_What is being asked_
Among the entries below, extract exactly the lines that run from the one with "Image attached. Find" through the one with "Outline left lung", both ends included.

_Saved entries_
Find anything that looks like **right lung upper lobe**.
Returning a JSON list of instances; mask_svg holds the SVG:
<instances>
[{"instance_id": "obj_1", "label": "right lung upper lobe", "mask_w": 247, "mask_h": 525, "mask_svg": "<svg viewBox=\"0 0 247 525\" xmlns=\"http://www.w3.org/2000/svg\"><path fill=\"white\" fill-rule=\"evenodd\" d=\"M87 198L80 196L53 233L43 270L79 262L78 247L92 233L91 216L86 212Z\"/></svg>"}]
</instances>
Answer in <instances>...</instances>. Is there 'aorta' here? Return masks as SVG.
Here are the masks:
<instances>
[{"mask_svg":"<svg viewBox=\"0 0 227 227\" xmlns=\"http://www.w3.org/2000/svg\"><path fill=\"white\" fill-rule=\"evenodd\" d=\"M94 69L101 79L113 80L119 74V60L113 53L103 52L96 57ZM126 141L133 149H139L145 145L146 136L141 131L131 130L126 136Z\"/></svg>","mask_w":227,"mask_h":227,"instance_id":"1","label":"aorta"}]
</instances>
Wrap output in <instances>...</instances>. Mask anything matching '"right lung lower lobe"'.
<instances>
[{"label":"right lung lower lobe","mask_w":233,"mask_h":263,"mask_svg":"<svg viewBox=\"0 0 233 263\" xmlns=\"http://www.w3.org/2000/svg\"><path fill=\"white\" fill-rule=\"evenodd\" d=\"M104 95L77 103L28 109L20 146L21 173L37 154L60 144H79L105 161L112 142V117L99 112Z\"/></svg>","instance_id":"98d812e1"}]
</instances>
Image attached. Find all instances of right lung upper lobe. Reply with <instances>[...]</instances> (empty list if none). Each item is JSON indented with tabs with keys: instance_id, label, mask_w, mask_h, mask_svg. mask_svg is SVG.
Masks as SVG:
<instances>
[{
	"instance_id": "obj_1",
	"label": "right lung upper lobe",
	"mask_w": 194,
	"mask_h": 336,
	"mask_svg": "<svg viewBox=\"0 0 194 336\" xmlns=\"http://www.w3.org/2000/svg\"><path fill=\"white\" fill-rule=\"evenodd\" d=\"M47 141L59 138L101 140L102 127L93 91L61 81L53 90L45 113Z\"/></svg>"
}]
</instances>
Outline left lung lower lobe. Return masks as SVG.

* * *

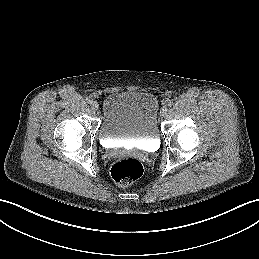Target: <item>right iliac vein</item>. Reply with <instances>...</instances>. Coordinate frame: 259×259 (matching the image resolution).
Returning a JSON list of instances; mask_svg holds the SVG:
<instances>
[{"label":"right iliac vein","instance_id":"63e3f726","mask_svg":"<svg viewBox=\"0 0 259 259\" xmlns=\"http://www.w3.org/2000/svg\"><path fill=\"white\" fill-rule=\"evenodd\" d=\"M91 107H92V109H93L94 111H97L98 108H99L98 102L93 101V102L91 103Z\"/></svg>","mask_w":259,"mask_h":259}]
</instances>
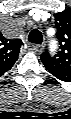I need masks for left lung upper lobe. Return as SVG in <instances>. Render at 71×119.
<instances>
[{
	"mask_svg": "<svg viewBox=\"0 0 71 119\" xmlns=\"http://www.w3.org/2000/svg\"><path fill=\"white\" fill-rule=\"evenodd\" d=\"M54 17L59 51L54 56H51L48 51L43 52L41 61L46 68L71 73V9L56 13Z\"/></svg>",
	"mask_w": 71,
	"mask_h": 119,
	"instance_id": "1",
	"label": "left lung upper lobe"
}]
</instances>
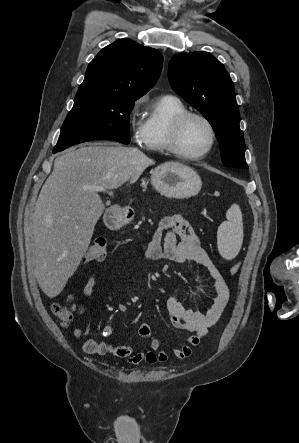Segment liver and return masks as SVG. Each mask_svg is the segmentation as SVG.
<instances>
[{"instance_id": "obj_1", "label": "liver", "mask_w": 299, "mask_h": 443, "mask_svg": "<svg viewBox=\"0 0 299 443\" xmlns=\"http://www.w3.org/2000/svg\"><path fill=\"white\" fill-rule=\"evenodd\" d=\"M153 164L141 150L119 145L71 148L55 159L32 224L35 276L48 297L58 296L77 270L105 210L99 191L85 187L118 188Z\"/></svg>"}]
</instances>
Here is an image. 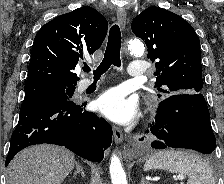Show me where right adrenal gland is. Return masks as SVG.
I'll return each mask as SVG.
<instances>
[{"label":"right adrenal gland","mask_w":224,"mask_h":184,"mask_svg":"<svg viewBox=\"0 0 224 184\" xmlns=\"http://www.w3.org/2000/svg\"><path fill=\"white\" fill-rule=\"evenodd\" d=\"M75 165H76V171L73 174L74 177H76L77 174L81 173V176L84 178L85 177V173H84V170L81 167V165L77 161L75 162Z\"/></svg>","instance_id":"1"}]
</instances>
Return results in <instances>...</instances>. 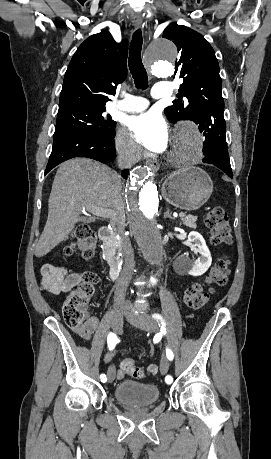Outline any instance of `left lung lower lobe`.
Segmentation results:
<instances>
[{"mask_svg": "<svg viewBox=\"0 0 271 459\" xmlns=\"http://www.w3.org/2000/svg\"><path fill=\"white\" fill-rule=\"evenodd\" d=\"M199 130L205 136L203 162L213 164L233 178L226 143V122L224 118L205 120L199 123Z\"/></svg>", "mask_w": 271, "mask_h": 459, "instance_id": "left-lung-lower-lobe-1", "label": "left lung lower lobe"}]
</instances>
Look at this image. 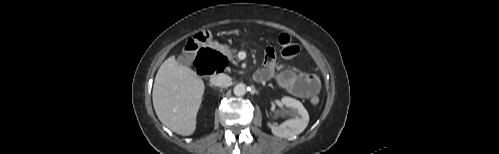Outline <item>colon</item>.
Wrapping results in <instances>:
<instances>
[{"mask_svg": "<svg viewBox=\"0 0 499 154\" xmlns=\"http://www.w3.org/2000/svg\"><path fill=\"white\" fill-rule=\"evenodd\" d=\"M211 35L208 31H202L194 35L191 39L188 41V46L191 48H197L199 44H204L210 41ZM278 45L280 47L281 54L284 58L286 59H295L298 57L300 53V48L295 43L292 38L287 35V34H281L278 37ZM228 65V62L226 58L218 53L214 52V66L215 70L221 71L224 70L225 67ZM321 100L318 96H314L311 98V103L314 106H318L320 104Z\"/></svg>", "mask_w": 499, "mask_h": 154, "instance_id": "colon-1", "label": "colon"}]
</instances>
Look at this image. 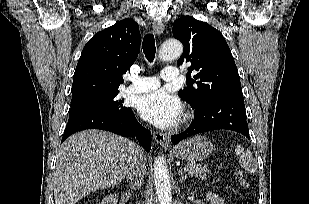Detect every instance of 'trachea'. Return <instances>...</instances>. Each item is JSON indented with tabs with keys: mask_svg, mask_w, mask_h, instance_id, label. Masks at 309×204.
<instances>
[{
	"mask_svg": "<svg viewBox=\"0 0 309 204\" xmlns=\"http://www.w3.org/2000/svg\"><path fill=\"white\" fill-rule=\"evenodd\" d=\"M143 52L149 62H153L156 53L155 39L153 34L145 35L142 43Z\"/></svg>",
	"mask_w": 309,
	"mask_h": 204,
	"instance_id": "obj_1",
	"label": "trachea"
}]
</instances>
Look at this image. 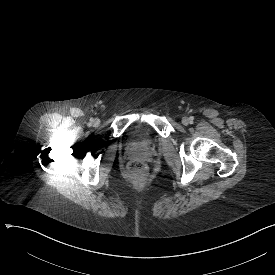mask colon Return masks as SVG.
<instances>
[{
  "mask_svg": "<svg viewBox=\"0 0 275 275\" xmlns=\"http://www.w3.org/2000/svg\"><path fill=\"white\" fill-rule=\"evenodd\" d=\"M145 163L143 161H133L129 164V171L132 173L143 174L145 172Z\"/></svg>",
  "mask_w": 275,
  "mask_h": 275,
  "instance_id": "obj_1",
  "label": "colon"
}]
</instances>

_Solution to this problem_
Image attached. Find all instances of right lung upper lobe. Reply with <instances>[...]</instances> (empty list if none). Each item is JSON indented with tabs with keys: instance_id, label, mask_w, mask_h, mask_svg. mask_svg is SVG.
Masks as SVG:
<instances>
[{
	"instance_id": "obj_1",
	"label": "right lung upper lobe",
	"mask_w": 194,
	"mask_h": 336,
	"mask_svg": "<svg viewBox=\"0 0 194 336\" xmlns=\"http://www.w3.org/2000/svg\"><path fill=\"white\" fill-rule=\"evenodd\" d=\"M47 141L59 138L101 140L102 127L93 91L61 81L53 90L45 113Z\"/></svg>"
}]
</instances>
Outline left lung lower lobe. Return masks as SVG.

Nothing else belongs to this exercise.